[WORK ORDER]: What is needed here is an exact printout of the data, with no pictures included.

[GIVEN RECORDS]:
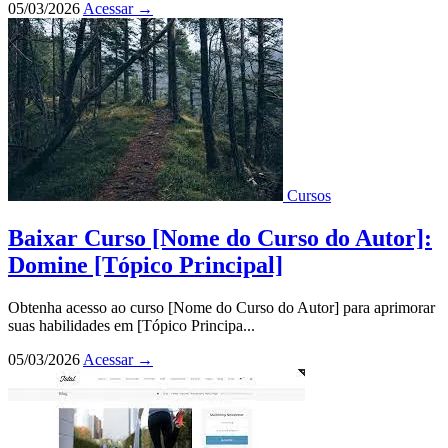
05/03/2026
Acessar
→
Cursos
Baixar Curso [Nome do Curso do Autor]:
Domine [Tópico Principal]
Obtenha acesso ao curso [Nome do Curso do Autor] para aprimorar
suas habilidades em [Tópico Principa...
05/03/2026
Acessar
→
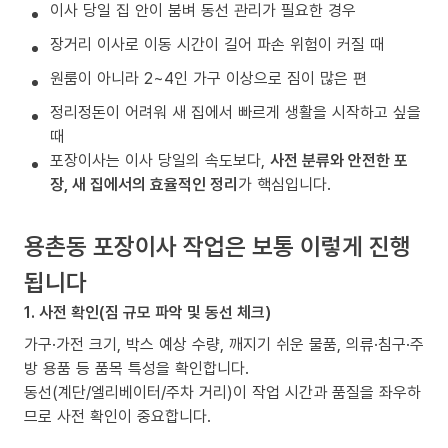
이사 당일 집 안이 붐벼 동선 관리가 필요한 경우
장거리 이사로 이동 시간이 길어 파손 위험이 커질 때
원룸이 아니라 2~4인 가구 이상으로 짐이 많은 편
정리정돈이 어려워 새 집에서 빠르게 생활을 시작하고 싶을
때
포장이사는 이사 당일의 속도보다,
사전 분류와 안전한 포
장, 새 집에서의 효율적인 정리
가 핵심입니다.
용촌동 포장이사 작업은 보통 이렇게 진행
됩니다
1. 사전 확인(짐 규모 파악 및 동선 체크)
가구·가전 크기, 박스 예상 수량, 깨지기 쉬운 물품, 의류·침구·주
방 용품 등 품목 특성을 확인합니다.
동선(계단/엘리베이터/주차 거리)이 작업 시간과 품질을 좌우하
므로 사전 확인이 중요합니다.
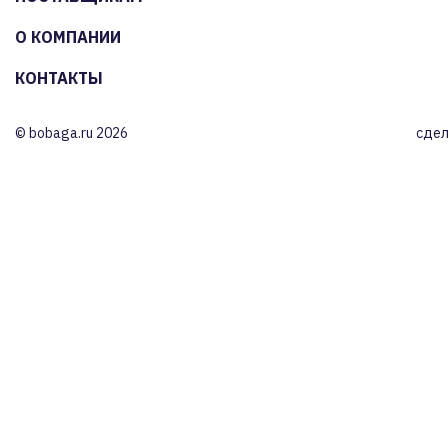
О КОМПАНИИ
КОНТАКТЫ
© bobaga.ru 2026
сдел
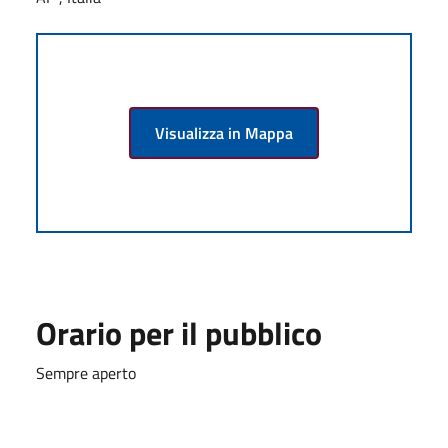
Visualizza in Mappa
Orario per il pubblico
Sempre aperto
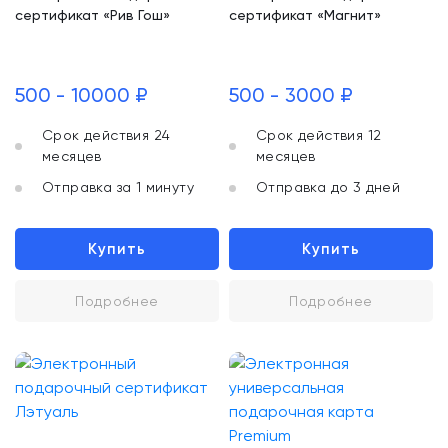
сертификат «Рив Гош»
сертификат «Магнит»
500 - 10000 ₽
500 - 3000 ₽
Срок действия 24
Срок действия 12
месяцев
месяцев
Отправка за 1 минуту
Отправка до 3 дней
Купить
Купить
Подробнее
Подробнее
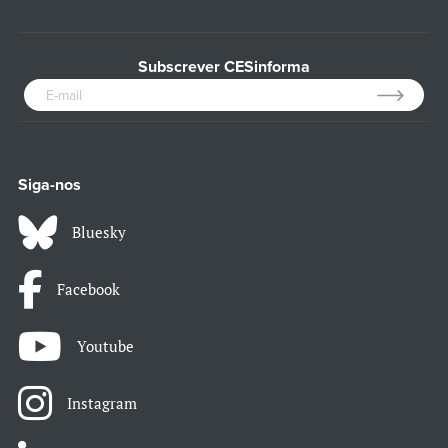
Subscrever CESinforma
Siga-nos
Bluesky
Facebook
Youtube
Instagram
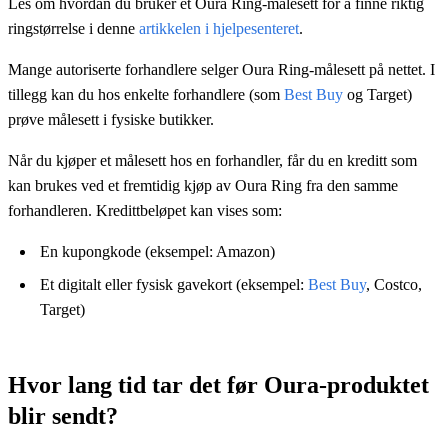
Les om hvordan du bruker et Oura Ring-målesett for å finne riktig
ringstørrelse i denne
artikkelen i hjelpesenteret
.
Mange autoriserte forhandlere selger Oura Ring-målesett på nettet. I
tillegg kan du hos enkelte forhandlere (som
Best Buy
og Target)
prøve målesett i fysiske butikker.
Når du kjøper et målesett hos en forhandler, får du en kreditt som
kan brukes ved et fremtidig kjøp av Oura Ring fra den samme
forhandleren. Kredittbeløpet kan vises som:
En kupongkode (eksempel: Amazon)
Et digitalt eller fysisk gavekort (eksempel:
Best Buy
, Costco,
Target)
Hvor lang tid tar det før Oura-produktet
blir sendt?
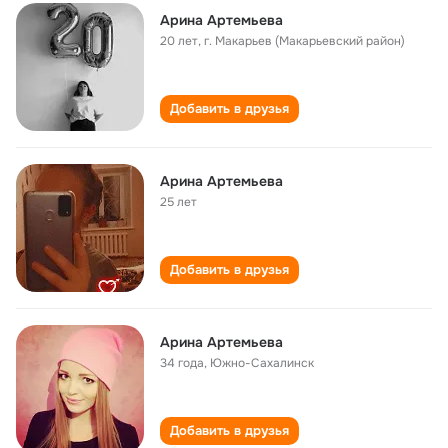
Арина Артемьева
20 лет
,
г. Макарьев (Макарьевский район)
Добавить в друзья
Арина Артемьева
25 лет
Добавить в друзья
Арина Артемьева
34 года
,
Южно-Сахалинск
Добавить в друзья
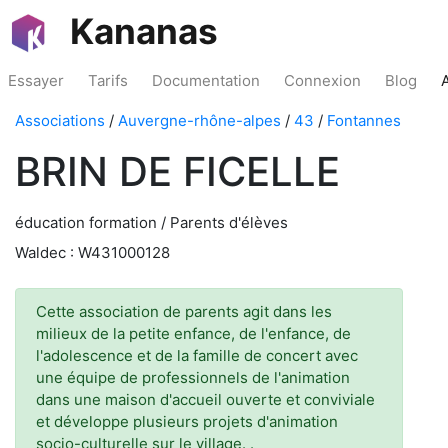
Kananas
Essayer
Tarifs
Documentation
Connexion
Blog
Associations
/
Auvergne-rhône-alpes
/
43
/
Fontannes
BRIN DE FICELLE
éducation formation / Parents d'élèves
Waldec : W431000128
Cette association de parents agit dans les
milieux de la petite enfance, de l'enfance, de
l'adolescence et de la famille de concert avec
une équipe de professionnels de l'animation
dans une maison d'accueil ouverte et conviviale
et développe plusieurs projets d'animation
socio-culturelle sur le village. .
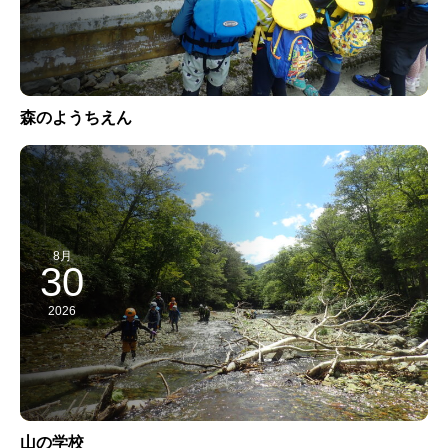
森のようちえん
8月
30
2026
山の学校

[ANSWER BOX]:
05/03/2026
Acessar
→
Cursos
Baixar Curso [Nome do Curso do Autor]:
Domine [Tópico Principal]
Obtenha acesso ao curso [Nome do Curso do Autor] para aprimorar
suas habilidades em [Tópico Principa...
05/03/2026
Acessar
→
이사 당일 집 안이 붐벼 동선 관리가 필요한 경우
장거리 이사로 이동 시간이 길어 파손 위험이 커질 때
원룸이 아니라 2~4인 가구 이상으로 짐이 많은 편
정리정돈이 어려워 새 집에서 빠르게 생활을 시작하고 싶을
때
포장이사는 이사 당일의 속도보다,
사전 분류와 안전한 포
장, 새 집에서의 효율적인 정리
가 핵심입니다.
용촌동 포장이사 작업은 보통 이렇게 진행
됩니다
1. 사전 확인(짐 규모 파악 및 동선 체크)
가구·가전 크기, 박스 예상 수량, 깨지기 쉬운 물품, 의류·침구·주
방 용품 등 품목 특성을 확인합니다.
동선(계단/엘리베이터/주차 거리)이 작업 시간과 품질을 좌우하
므로 사전 확인이 중요합니다.
О КОМПАНИИ
КОНТАКТЫ
© bobaga.ru 2026
сдел
Visualizza in Mappa
Orario per il pubblico
Sempre aperto
сертификат «Рив Гош»
сертификат «Магнит»
500 - 10000 ₽
500 - 3000 ₽
Срок действия 24
Срок действия 12
месяцев
месяцев
Отправка за 1 минуту
Отправка до 3 дней
Купить
Купить
Подробнее
Подробнее
Subscrever CESinforma
Siga-nos
Bluesky
Facebook
Youtube
Instagram
Les om hvordan du bruker et Oura Ring-målesett for å finne riktig
ringstørrelse i denne
artikkelen i hjelpesenteret
.
Mange autoriserte forhandlere selger Oura Ring-målesett på nettet. I
tillegg kan du hos enkelte forhandlere (som
Best Buy
og Target)
prøve målesett i fysiske butikker.
Når du kjøper et målesett hos en forhandler, får du en kreditt som
kan brukes ved et fremtidig kjøp av Oura Ring fra den samme
forhandleren. Kredittbeløpet kan vises som:
En kupongkode (eksempel: Amazon)
Et digitalt eller fysisk gavekort (eksempel:
Best Buy
, Costco,
Target)
Hvor lang tid tar det før Oura-produktet
blir sendt?
Арина Артемьева
20 лет
,
г. Макарьев (Макарьевский район)
Добавить в друзья
Арина Артемьева
25 лет
Добавить в друзья
Арина Артемьева
34 года
,
Южно-Сахалинск
Добавить в друзья
Kananas
Essayer
Tarifs
Documentation
Connexion
Blog
Associations
/
Auvergne-rhône-alpes
/
43
/
Fontannes
BRIN DE FICELLE
éducation formation / Parents d'élèves
Waldec : W431000128
Cette association de parents agit dans les
milieux de la petite enfance, de l'enfance, de
l'adolescence et de la famille de concert avec
une équipe de professionnels de l'animation
dans une maison d'accueil ouverte et conviviale
et développe plusieurs projets d'animation
socio-culturelle sur le village. .
森のようちえん
8月
30
2026
山の学校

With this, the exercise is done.